Dying is a bit different than Desmond had expected. 

Well, he supposes that nothing can really be expected from death, seeing as how it is the ultimate unknown to all, no matter who you are. Nobody really, truly knows what death brings. Except maybe the precursors. 

But honestly, fuck those guys. 

As Desmond feels the painful tingling of pins-and-needles at the edges of himself from limbs waking up, his first thought is are you kidding me.

He opens eyes that he thought he’d never open again, to a big, saturated expanse of the bluest blue he’s ever seen. It stretches endlessly in all directions, as if someone had taken the fill-bucket tool from MS Paint and used it on the animus white room with vengeance. 

Then, he turns his head a little bit, feels something scratch the back of his head and make a rustling sound. His eyes move with him, and he finds the end of the blue. 

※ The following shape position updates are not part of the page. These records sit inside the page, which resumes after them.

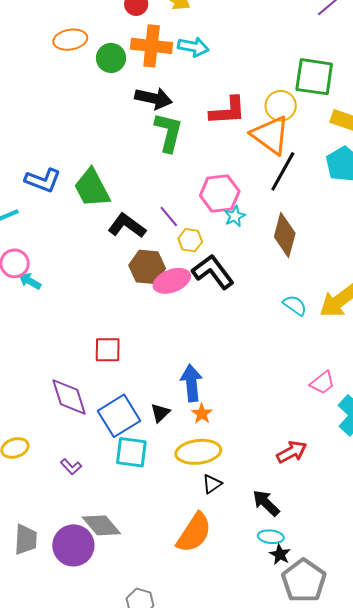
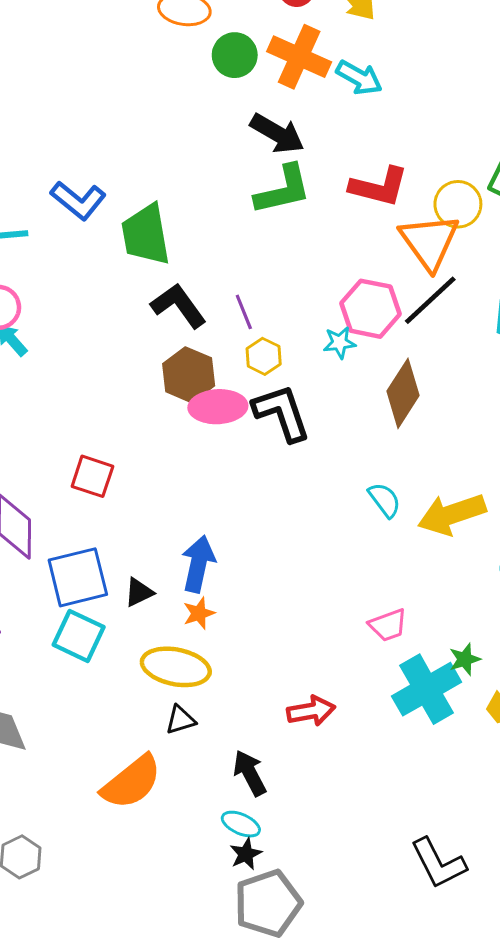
green L-shape: (168, 132) -> (283, 190), turned 45
pink hexagon: (220, 193) -> (371, 309), moved

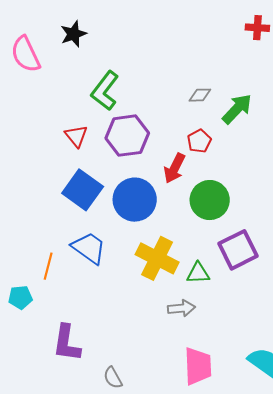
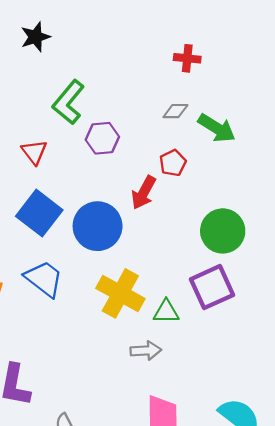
red cross: (257, 28) -> (187, 58), moved
green arrow: (237, 109) -> (217, 128), turned 76
purple hexagon: (127, 136) -> (102, 138), moved, size x0.7
green circle: (210, 200) -> (223, 231), moved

Oh, the sky. He’s lying on the ground. 

What the fuck , Desmond thinks, and sits up from where he’d been lying flat on his back on a random forest floor—in the middle of nowhere. 

Except it isn’t nowhere. This place is familiar. Familiar in the way your distant, childhood memories show you scenes that, if you were to visit in person now, seem smaller than they once had. 

This tree, with the carving S+G under the lowest branch. That giant boulder with the hollow place in its back that contains a clipboard on a chain for initiates to write their names down on every morning as proof they’d passed the checkpoint of their kilometer run. 

“What the fuck,” Desmond says out loud, and promptly clams up at the sound of his own voice.  It’s higher. Squeakier. Younger .

Desmond jolts, leaping up to his feet and offshooting his balance by a mile on limbs that are shorter that he’s used to. 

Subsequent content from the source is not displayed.